Thanks for the good report that is encouraging. For the most part I sneek trips into the canyon when I can get them. I have spent most of my time between the catch basin and the golf course (only 15 min from the house). I did recently get into the section across from Springville High. We got into several fish just not as large. My neighbor "the natural" and I are planning a trip up the rt fork this week. I have not been up that far to date. Actually looking forward to it. 
Best fish to date came from the water by the pump house half way up to the golf course. 15" or so. 
And yes they jump out like mad!


----------



## LOAH (Sep 29, 2007)

If you want to use nightcrawlers, get a worm threader (like $2 - basically a thin hollow tube and a handle) and slide an entire nightcrawler onto the hook, over the knot, and up the line.

No weights unless the current is strong. In that case, a couple of split shots about 18 inches up the line. Cast up and gently bounce down.

In slower current without weight, just toss into a nice looking spot and let it drift. I like eddies behind large obstacles the best. Undercuts, too.

Good luck.


----------



## Jigz (Sep 30, 2007)

My grandfather used to own some property up the canyon, and the fishing was always great. I always used small spinners. There are some surprisingly big fish in there.


----------



## Spinfreak (Mar 1, 2009)

I have been using 1/32 oz PMs and Size 0 mepps. They have pulled out some sweet fish. Tiger Halo pattern has been best. I like the thumbnail pic Jigz. Pretty Cool.


----------



## Nor-tah (Dec 16, 2007)

Hit it tonight for an hour or two after work. It was a BLAST tonight!! The water is slightly up from last time. I got about 13-15 browns and seriously, these fish fought harder that any browns I have caught for their size. Lures today were a F5 black and silver Rapala and a number 2 blue fox. May hit it tomorrow night for a bit. I didnt take my camera but got pics of three of them on my phone before it DIED!! :evil: 
Fish were between 12 and 16 inches and around 3 pounds :wink: That was for you PBH. haha
[attachment=2:36nfra4x]0319091846.jpg[/attachment:36nfra4x]
[attachment=1:36nfra4x]d.jpg[/attachment:36nfra4x]
[attachment=0:36nfra4x]0319091913.jpg[/attachment:36nfra4x]


----------



## cane2477 (Oct 24, 2007)

Nice fish for such a small creek!

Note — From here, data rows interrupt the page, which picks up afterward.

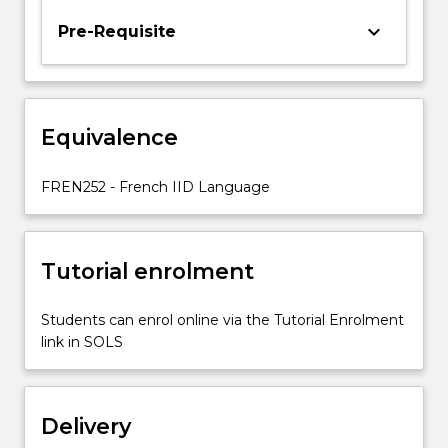
and
keyboard_arrow_down
Pre-Requisite
exercises
in
written
communication.
There
Equivalence
is
a
FREN252 - French IID Language
focus
on…
For
more
Tutorial enrolment
content
click
Students can enrol online via the Tutorial Enrolment
the
link in SOLS
Read
More
button
below.
Delivery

Where is the place? Provo area?


----------



## Nor-tah (Dec 16, 2007)

cane2477 said:


> Nice fish for such a small creek! Where is the place? Provo area?


haha thanks. I did catch two that were bigger but the phone died. It is smack dab in between Provo and Spanish fork canyons. You take the second springville exit going south and head east towards the obvious canyon there. The lower section from the retention basin up is the best section as far as I have seen. Up higher the stream is even smaller.


----------



## Nor-tah (Dec 16, 2007)

Rocked em again tonight. My wife, Michelle, wanted to fish so I fitted her up with my breathables. This was the first time she had waded but she did great and managed 3 fish. We caught about 15 total and missed a lot more. They were a little smaller this time but still a lot of fun. I am loving that lower stretch!! We tried to get higher up the rt fork but that gate is still closed. Anyone know when they open it?
[attachment=2:19ojb1ja]P1020229.jpg[/attachment:19ojb1ja]
[attachment=1:19ojb1ja]P1020236.jpg[/attachment:19ojb1ja]
[attachment=0:19ojb1ja]P1020231.jpg[/attachment:19ojb1ja]


----------



## REPETER (Oct 3, 2007)

Oh, no...now your wife is fishing-watch out! Outstanding, that last fish is a beaut. :mrgreen:


----------



## Spinfreak (Mar 1, 2009)

I don't know that I have ever seen anyone use a rapala on this stretch of the Hobble Creek before. Looks like they work alright. Nice pics. Some of the smaller fish are less likely to hit on a bait that is slightly larger. Soft bait minnow on a spin bait seems to weed some of them out.


----------



## Nor-tah (Dec 16, 2007)

Browns like rapalas but its a fine line on where you can use them on that stream. What I do is tie on a snap swivel and throw a blue fox the majority of the time and when I get to slower water I switch them out quick and cast that up. A medium retrieve with a snap every so often drives the bigger ones nuts.


----------



## Spinfreak (Mar 1, 2009)

One soft bait I tried was a PM 3/8 oz minnow with a spinner. I have caught some decent size fish in the deeper holes. I really thought that some of the smaller fish would avoid this size of set up but it turns out that the size of the fish varied as much as with the smaller baits (spinners), who knew. I have yet to dunk a worm in this area but there are some deeper and slower sections that it might work.?


----------



## Jackalope (Oct 30, 2007)

Has anyone fished the catch basin below the golf course?? Anything in there??


----------



## Nor-tah (Dec 16, 2007)

Jackalope said:


> Has anyone fished the catch basin below the golf course?? Anything in there??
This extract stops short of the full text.